Am I at a greater risk of heart failure with “chronic myocarditis”?
A: Not necessarily. Patients are at a risk for heart failure during acute and chronic myocarditis, but for different reasons. For example, patients may be at heightened risk for heart failure during “acute myocarditis” because of the release of cytokines (which are immune signaling proteins) that adversely effect cardiac function, but at risk for heart failure during “chronic myocarditis” more because of poor cardiac function due to myocardial scarring 5.
How is chronic myocarditis treated?
A: There is no established treatment for chronic myocarditis. However, studies in patients with chronic heart failure that did not respond to usual care suggest a limited role for immunosuppression. Randomized trials of patients with chronic myocarditis (diagnosed by special stains of heart biopsy tissue) immunosuppression with azathioprine and prednisone resulted in an improvement in quality of life and left ventricular ejection fraction. This treatment strategy is now under evaluation in well-designed, multicenter trials. Other studies seek to evaluate antiviral therapy in patients with evidence of chronic viral heart infections.
Is there a sex difference in “chronic myocarditis”?

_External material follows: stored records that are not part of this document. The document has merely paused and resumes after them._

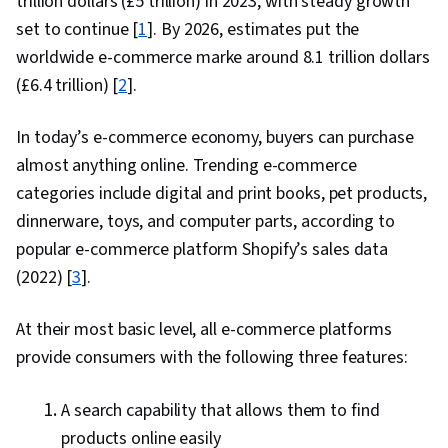
trillion dollars (£5 trillion) in 2023, with steady growth
set to continue [
1
]. By 2026, estimates put the
worldwide e-commerce marke around 8.1 trillion dollars
(£6.4 trillion) [
2
].
In today’s e-commerce economy, buyers can purchase
almost anything online. Trending e-commerce
categories include digital and print books, pet products,
dinnerware, toys, and computer parts, according to
popular e-commerce platform Shopify’s sales data
(2022) [
3
].
At their most basic level, all e-commerce platforms
provide consumers with the following three features:
A search capability that allows them to find
products online easily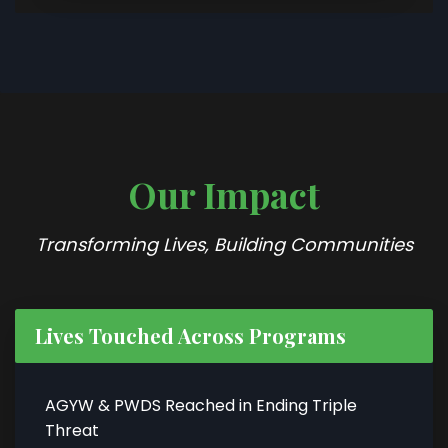
Our Impact
Transforming Lives, Building Communities
Lives Touched Across Programs
AGYW & PWDS Reached in Ending Triple
Threat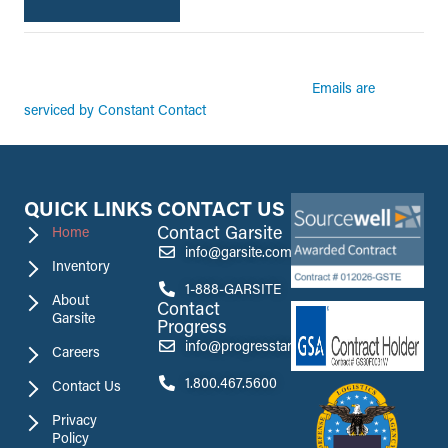
By submitting this form, you are consenting to receive marketing emails from:
Garsite. You can revoke your consent to receive emails at any time by using the
Emails are
SafeUnsubscribe® link, found at the bottom of every email.
serviced by Constant Contact
QUICK LINKS
CONTACT US
Contact Garsite
Home
info@garsite.com
Inventory
1-888-GARSITE
About
Contact
Garsite
Progress
info@progresstank.com
Careers
1.800.467.5600
Contact Us
Privacy
Policy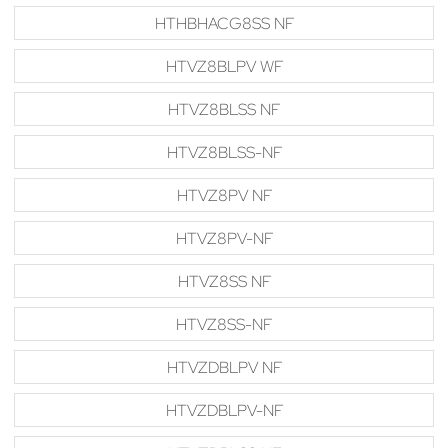
HTHBHACG8SS NF
HTVZ8BLPV WF
HTVZ8BLSS NF
HTVZ8BLSS-NF
HTVZ8PV NF
HTVZ8PV-NF
HTVZ8SS NF
HTVZ8SS-NF
HTVZDBLPV NF
HTVZDBLPV-NF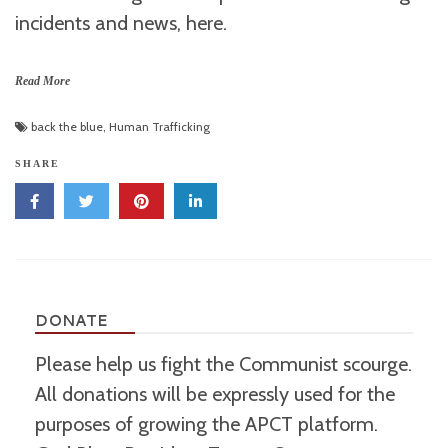
incidents and news, here.
Read More
back the blue
,
Human Trafficking
SHARE
DONATE
Please help us fight the Communist scourge.
All donations will be expressly used for the
purposes of growing the APCT platform.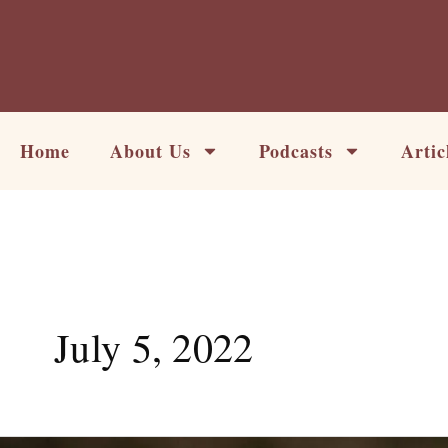
Skip
to
content
Home
About Us
Podcasts
Artic
July 5, 2022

A: Yes. Chronic myocarditis, dilated cardiomyopathy, and heart failure occur more frequently in men than women. Recently two studies were published finding that myocardial recovery after acute myocarditis and transplant-free survival occurred much less frequently in men than women with myocarditis 6,11. Another study found that men are two-times more likely to develop myocardial fibrosis (i.e. scarring) following myocarditis than women 12. Fibrosis is a scar that develops in the cardiac muscle that makes it more difficult for the heart to pump efficiently and usually leads to dilated cardiomyopathy, or an enlarged heart, and may progress to heart failure. Researchers have found that elevated testosterone levels in males directly promote the type of inflammation that leads to increased myocarditis, fibrosis, dilated cardiomyopathy and heart failure 4,8,13-15.